Jika dilihat secara sekilas, dampak diplomasi yang dijalankan oleh Indonesia seperti Linggarjati, Renville dan Roem Royen sangat merugikan pihak Indonesia dengan menyusutnya wilayah Indonesia. Jika kita melihat lebih dalam tentang diplomasi kita akan melihat betapa besarnya peran diplomasi dalam mempertahankan kemerdekaan Indonesia. Sukarno dan Hatta pada saat memproklamasikan Indonesia dianggap oleh Sekutu sebagai penjahat perang. Ada beberapa alasan mengapa Sukarno Hatta dianggap sebagai penjahat perang:

1. Sukarno dan Hatta adalah kolaborator pada saat Jepang berkuasa di Indonesia. Sukarno Hatta adalah dua tokoh yang bekerjasama dengan Jepang
2. Teks Proklamasi di buat di rumah pejabat Jepang
3. Undang-Undang Dasar 1945 dibuat oleh badan-badan bentukan Jepang BPUPKI dan PPKI
4. Republik Indonesia adalah negara yang tidak demokratis karena bentukan Jepang

Untuk menghilangkan tuduhan Sekutu dan dunia Internasional, maka Sukarno mengeluarkan strategi berupa :

1. Rapat raksasa di lapangan Ikada (lapangan Banteng)
2. Berubahnya bentuk pemerintahan dari Presidensial menjadi Parlementer
3. Menunjukan eksistensi di dunia Internasional dengan mengadakan perundingan dengan Belanda dan Sekutu seperti perundingan Linggarjati, Renville, Roem Royen dan KMB.
4. Mengirimkan beberapa diplomat ke negara-negara tetangga.
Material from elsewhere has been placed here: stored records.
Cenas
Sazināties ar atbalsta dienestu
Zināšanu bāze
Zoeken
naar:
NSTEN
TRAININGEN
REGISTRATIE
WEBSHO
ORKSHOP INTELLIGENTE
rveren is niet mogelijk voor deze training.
Dampak dari diadakannya Rapat Raksasa di Ikada adalah penagkuan tentara Sekutu terhadap Sukarno sebagai pemimpin Indonesia yang dipatuhi oleh rakyatnya. Ketika rapat Ikada berlangsung dengan dijaga ketat oleh tenatar sekutu dan Jepang, Sukarno bisa menunjukan bahwa dia adalah pemimpin Republik Indonesia yang diakui dan dipatuhi oleh rakyatnya. Kemudian dengan adanya diplomasi Indonesia dengan Sekutu dan Belanda secara tidak langsung Sekutu dan Belanda mengakui eksistensi Republik Indonesia. Selain itu Sukarno dan Hatta tidak lagi menjadi penjahat perang karena mereka sudah diakui lewat pelaksanaan diplomasi sebagai pemimpin Republik Indonesia.

Langkah selanjutnya yang ditempuh Sukarno untuk melepaskan anggapan Indonesia adalah negara yang tidak demokratis dan bentukan Jepang adalah merubah bentuk pemerintahan dari Presidensial menjadi Parlementer. Sukarno sengaja memilih Sutan Sjahrir sebagai Perdana Menteri pada saat itu, karena Sutan Sjahrir tidak bekerja sama dengan Jepang pada waktu Jepang berkuasa di Indonesia. Selain itu Sutan Sjahrir memiliki pandangan bahwa perjuangan tidaklah harus dengan jalan perang fisik, tetapi jalan diplomasi juga sangat penting.

Apabila Sukarno menginginkan perang fisik diutamakan, maka tentulah Sukarno akan memilih Tan Malaka untuk jadi Perdana Menteri pada saat itu. Tan Malaka adalah tokoh yang banyak dikagumi oleh rakyat Indonesia pada waktu itu karena beliau heroik dalam perjuangannya. Tetapi Sukarno pada saat itu bisa melaihat lebih dalam strategi perjuangan yang harus ditempuh oleh bangsa ini.

Sebenarnya, perjuangan fisik dengan perjuangan diplomasi bagaikan dua sisi dalam satu mata uang. kedua jalan ini tidak bisa dipisahkan satu sama lain, karena keduanya memiliki fungsi dan peran masing-masing dalam mempertahankan kemerdekaan Indonesia.